In a collaboration between the Australian National University, the University of Oxford, and the Beijing Academy of AI, researchers have unveiled an AI system named “3D-GPT.”
This sophisticated string of AI agents enables the generation of 3D environments through simple text prompts.
The paper, available on arXiv, showcases a streamlined and user-friendly approach to 3D asset creation, contrasting to the convoluted workflows involved with traditional 3D modeling.
By simply describing an environment like a “snow-covered peak with bright sunshine in the background,” the AI system will interpret and flesh out the description of the environment and use that to generate code that can be passed into 3D computer graphics software like Blender.
3D-GPT breaks down complex 3D modeling tasks into manageable segments, delegating each segment to specialized AI agents.
The agent’s roles are as follows:
- Task dispatch agent: Interprets the text instructions provided by the user.
- Conceptualization agent: Enriches the initial description by filling in any missing details.

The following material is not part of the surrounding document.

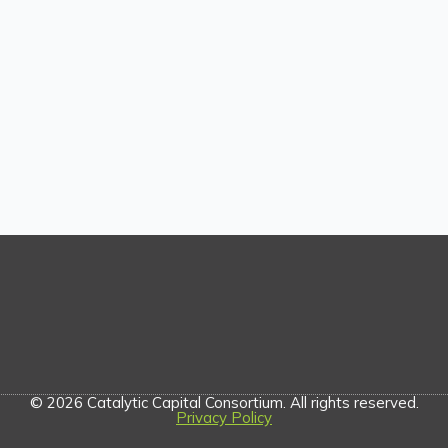
© 2026 Catalytic Capital Consortium. All rights reserved.
Privacy Policy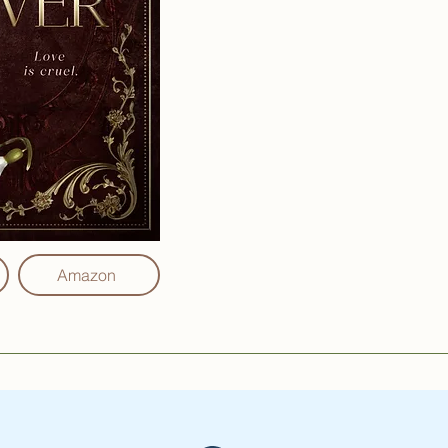
Amazon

- Modeling agent: Sets the necessary parameters and generates code to manipulate 3D software like Blender.
Using this agent-based structure, 3D-GPT can interpret text prompts, augment descriptions with additional context, and create 3D assets that align closely with the user’s imagination.
Transforming text into 3D worlds
The paper describes how 3D-GPT can take a simple text prompt such as “a misty spring morning, where dew-kissed flowers dot a lush meadow surrounded by budding trees” and breathe life into it, creating a rich 3D scene complete with realistic graphics.
Although the technology has not reached the stage of photorealism, the results are promising.
The researchers are optimistic about the future, stating, “Our empirical investigations confirm that 3D-GPT not only interprets and executes instructions, delivering reliable results, but also collaborates effectively with human designers.”
They believe that their system “highlights the potential of LLMs in 3D modeling, offering a basic framework for future advancements in scene generation and animation.”
As technologies such as the metaverse gain pace, tools like 3D-GPT could become indispensable.
Potential applications span many industries, including gaming, virtual reality, cinema, and multimedia experiences, making 3D content creation more efficient and accessible.
3D-GPT might ring alarm bells for video game designers and 3D modelers, who are already under attack from similar tools integrated into popular design platforms like Unity.